Dürfte die EZB überhaupt die Anleihen aufkaufen?

Die Verträge zur Gründung der EZB sehen vor, dass die Notenbank den Euro-Finanzministern keine Anleihen abkaufen darf. Diese Regeln sollen verhindern, dass die Staaten sich direkt bei der Notenbank finanzieren. Die Zentralbank darf die Papiere aber auf dem sogenannten Sekundärmarkt kaufen, das heißt, von Banken und anderen Investoren, die zuvor die Anleihen von den Staaten selbst erworben haben. Der Grund: Diese Papier hätten bereits den Test der Kapitalmärkte bestanden.

Verfassungsrechtler gehen davon aus, dass die EZB ebenfalls gegen ihre Prinzipien verstoßen würde, wenn sie unbegrenzt auf dem Sekundärmarkt kauft. Denn Banken wären dann aus dem Risiko, den Test des Kapitalmarktes gäbe es gar nicht mehr und damit auch keine Unterschiede zwischen dem Sekundärmarkt und dem Primärmarkt, auf dem die Staaten die Anleihen verkaufen.

Ist der US-Zentralbank Federal Reserve die Inflation egal?

Das Mandat der US-Zentralbank Federal Reserve (Fed) ist nicht auf die Preissicherung beschränkt, die Fed soll außerdem auch die Beschäftigung in den USA fördern. Deshalb nimmt die Fed eine höhere Inflation in Kauf nehmen, wenn es dem Arbeitsmarkt dient. In den vergangenen Monaten hat die Zentralbank deshalb bereits US-Staatspapiere im Wert von 1,3 Billionen Dollar gekauft und hat weitere Shopping-Touren angekündigt.
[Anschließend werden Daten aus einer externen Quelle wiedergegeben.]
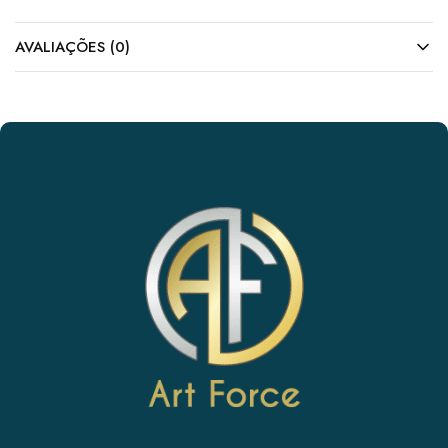
AVALIAÇÕES (0)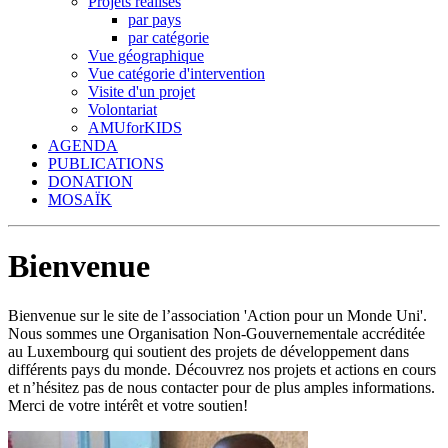
Projets réalisés
par pays
par catégorie
Vue géographique
Vue catégorie d'intervention
Visite d'un projet
Volontariat
AMUforKIDS
AGENDA
PUBLICATIONS
DONATION
MOSAÏK
Bienvenue
Bienvenue sur le site de l’association 'Action pour un Monde Uni'.
Nous sommes une Organisation Non-Gouvernementale accréditée
au Luxembourg qui soutient des projets de développement dans
différents pays du monde. Découvrez nos projets et actions en cours
et n’hésitez pas de nous contacter pour de plus amples informations.
Merci de votre intérêt et votre soutien!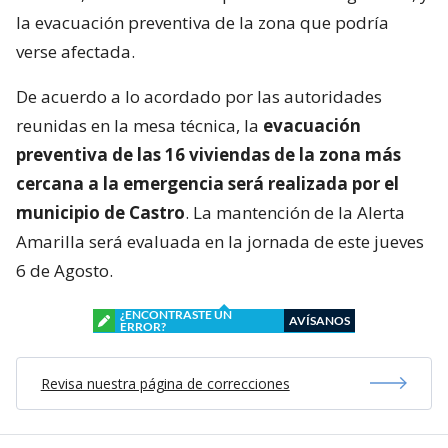
la evacuación preventiva de la zona que podría
verse afectada.
De acuerdo a lo acordado por las autoridades
reunidas en la mesa técnica, la
evacuación
preventiva de las 16 viviendas de la zona más
cercana a la emergencia será realizada por el
municipio de Castro
. La mantención de la Alerta
Amarilla será evaluada en la jornada de este jueves
6 de Agosto.
¿ENCONTRASTE UN
AVÍSANOS
ERROR?
Revisa nuestra página de correcciones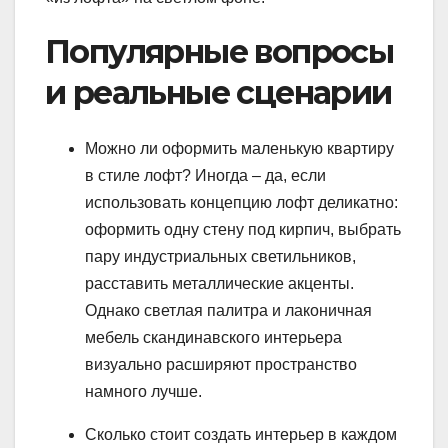
Популярные вопросы
и реальные сценарии
Можно ли оформить маленькую квартиру
в стиле лофт? Иногда – да, если
использовать концепцию лофт деликатно:
оформить одну стену под кирпич, выбрать
пару индустриальных светильников,
расставить металлические акценты.
Однако светлая палитра и лаконичная
мебель скандинавского интерьера
визуально расширяют пространство
намного лучше.
Сколько стоит создать интерьер в каждом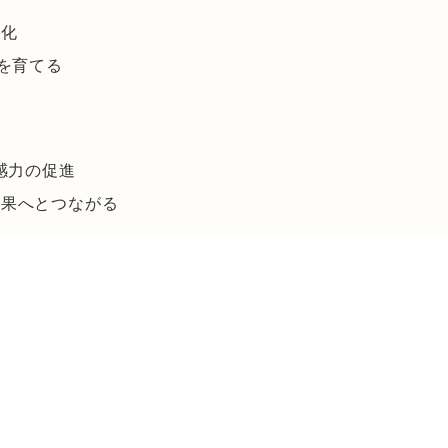
文化
を育てる
感力の促進
成果へとつながる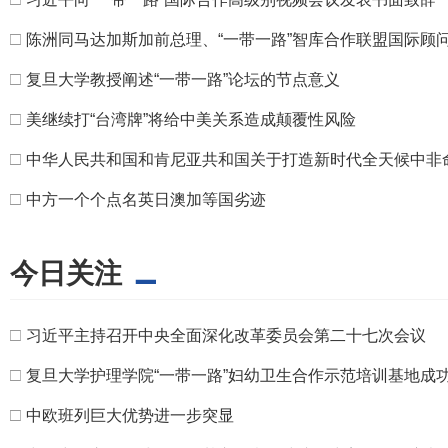
□
陈洲同马达加斯加前总理、“一带一路”智库合作联盟国际顾
□
复旦大学教授阐述“一带一路”论坛的节点意义
□
美继续打“台湾牌”将给中美关系造成颠覆性风险
□
中华人民共和国和肯尼亚共和国关于打造新时代全天候中非
□
中方一个个点名英日澳加等国劣迹
今日关注
□
习近平主持召开中央全面深化改革委员会第二十七次会议
□
复旦大学护理学院“一带一路”妇幼卫生合作示范培训基地成功
□
中欧班列巨大优势进一步突显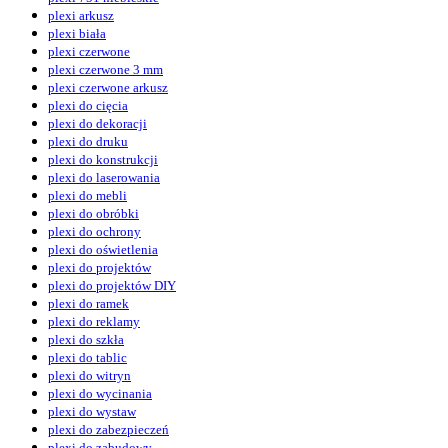
plexi arkusz
plexi biała
plexi czerwone
plexi czerwone 3 mm
plexi czerwone arkusz
plexi do cięcia
plexi do dekoracji
plexi do druku
plexi do konstrukcji
plexi do laserowania
plexi do mebli
plexi do obróbki
plexi do ochrony
plexi do oświetlenia
plexi do projektów
plexi do projektów DIY
plexi do ramek
plexi do reklamy
plexi do szkła
plexi do tablic
plexi do witryn
plexi do wycinania
plexi do wystaw
plexi do zabezpieczeń
plexi do zabudowy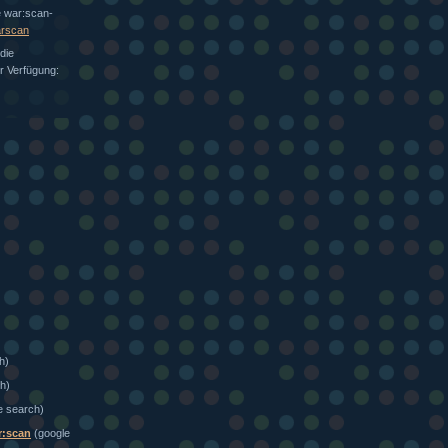
e war:scan-
arscan
die
ur Verfügung:
h)
h)
e search)
r:scan
(google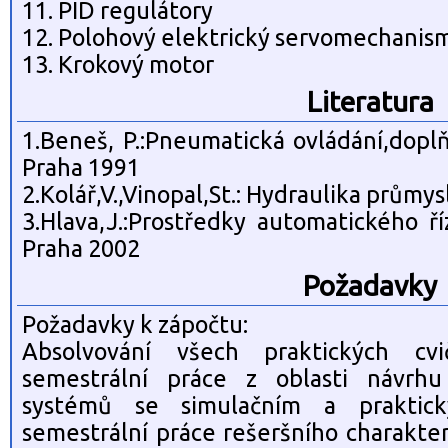
11. PID regulátory
12. Polohový elektrický servomechanis
13. Krokový motor
Literatura
1.Beneš, P.:Pneumatická ovládání,dopl
Praha 1991
2.Kolář,V.,Vinopal,St.: Hydraulika průmy
3.Hlava,J.:Prostředky automatického ř
Praha 2002
Požadavky
Požadavky k zápočtu:
Absolvování všech praktických cvi
semestrální práce z oblasti návrhu
systémů se simulačním a praktic
semestrální práce rešeršního charakter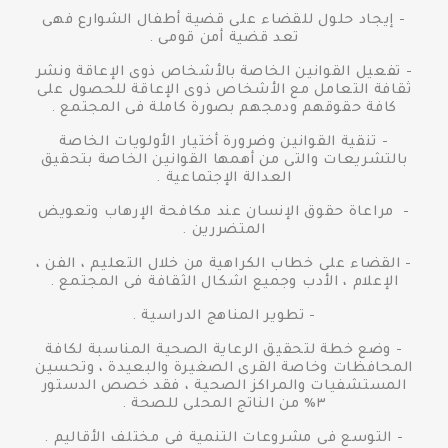
- إيجاد حلول للقضاء على قضية أطفال الشوارع فهى
تعد قضية أمن قومى .
- تفعيل القوانين الخاصة بالأشخاص ذوى الإعاقة ونشر
ثقافة التعامل مع الأشخاص ذوى الإعاقة للحصول على
كافة حقوقهم ودمجهم بصورة كاملة فى المجتمع .
- تنقية القوانين وضرورة أختيار الأولويات الخاصة
بالتشريعات والتى من أهمها القوانين الخاصة بتحقيق
العدالة الإجتماعية .
- مراعاة حقوق الإنسان عند مكافحة الإرهاب وتعويض
المتضررين .
- القضاء على خطاب الكراهية من خلال التعليم ، الفن ،
الإعلام ، الأدب وجميع اشكال الثقافة فى المجتمع .
- تطوير المناهج الدراسية .
- وضع خطة لتحقيق الرعاية الصحية المناسبة لكافة
المحافظات وخاصة القرى الصغيرة والبعيدة ، وتحسين
المستشفيات والمراكز الصحية ، فقد خصص الدستور
٣% من الناتج المحلى للصحة .
- التوسع فى مشروعات التنمية فى مختلف الأقاليم .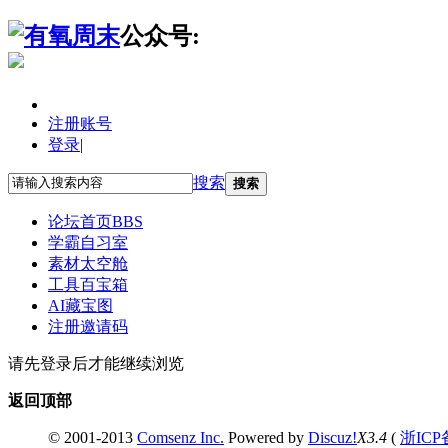
公众号:
注册账号
登录
|
搜索
搜索
论坛首页
BBS
学霸自习室
素材太空舱
工具百宝箱
AI藏宝图
注册邀请码
请先登录后才能继续浏览
返回顶部
© 2001-2013
Comsenz Inc.
Powered by
Discuz!
X3.4
(
浙ICP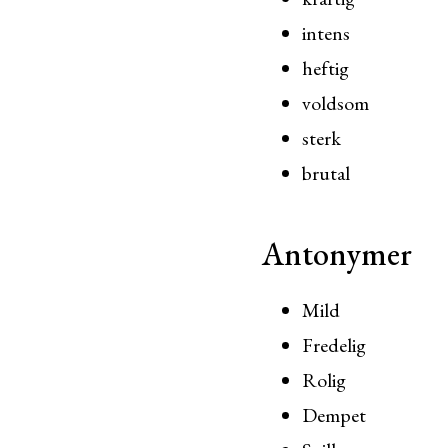
intens
heftig
voldsom
sterk
brutal
Antonymer
Mild
Fredelig
Rolig
Dempet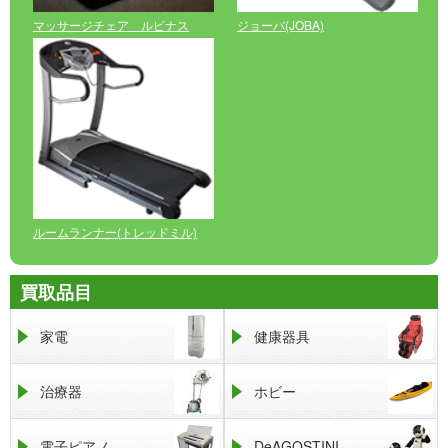
マッサージチェア ルピナス
ジョーバ(JOBA)
ルームランナー(トレッドミル)
買取品目
家電
健康器具
治療器
ホビー
電子ピアノ
DeAGOSTINI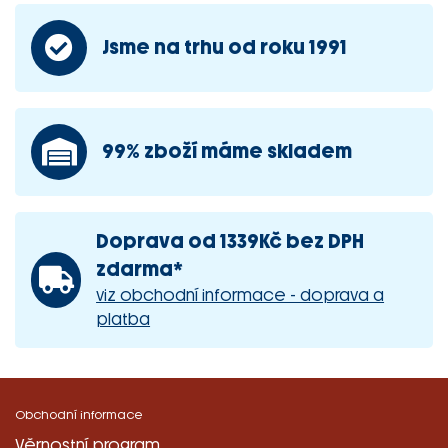
Jsme na trhu od roku 1991
99% zboží máme skladem
Doprava od 1339Kč bez DPH
zdarma*
viz obchodní informace - doprava a
platba
Obchodní informace
Věrnostní program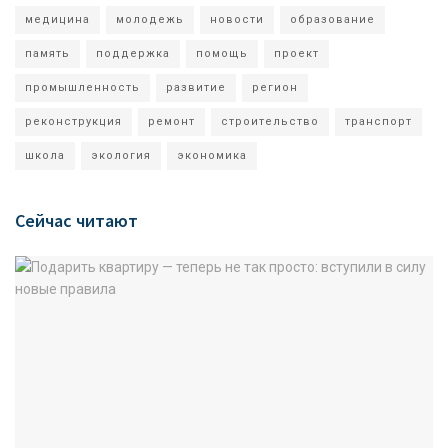
медицина
молодежь
новости
образование
память
поддержка
помощь
проект
промышленность
развитие
регион
реконструкция
ремонт
строительство
транспорт
школа
экология
экономика
Сейчас читают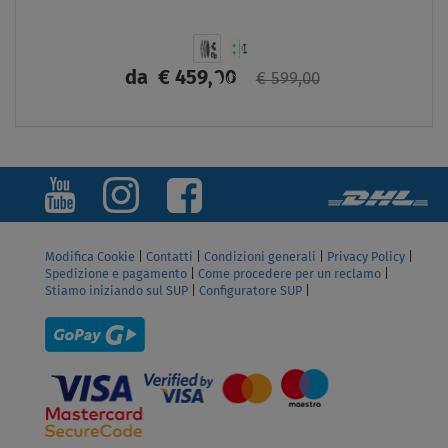
da
€ 459,00
€ 599,00
SCHERMO
Modifica Cookie
|
Contatti
|
Condizioni generali
|
Privacy Policy
|
Spedizione e pagamento
|
Come procedere per un reclamo
|
Stiamo iniziando sul SUP
|
Configuratore SUP
|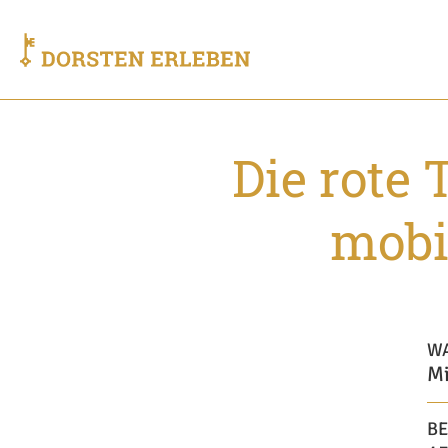
Die rote 
mobi
W
Mi
BE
Die Märkte gehen denn auch davon aus, dass die Fed grundsätzlich bereit ist, die US-Regierung mit unbegrenzten Mitteln zu unterstützen. Auch deshalb sind im Verlaufe der Euro-Krise die Zinsen für US-Staatsanleihen sogar gesunken – und das, obwohl die Lage der US-Staatsfinanzen weit prekärer ist als im Durchschnitt der Euro-Zone.

In der Euro-Zone ist zudem der Einsatz der Notenbank als Anleihenkäufer weitaus problematischer als in den USA oder Großbritannien. Denn in der Euro-Zone kämpfen Staaten mit teilweise widerstrebenden Interessen um die EZB. Würde die EZB tatsächlich unbegrenzt Staatsanleihen der Problemländer aufkaufen, würden beispielsweise Italien und Belgien profitieren, die im Moment an den Märkten sehr hohe Zinsen zahlen müssen. Die deutsche Regierung hingegen will eine höhere Inflation um (fast) jeden Preis verhindern.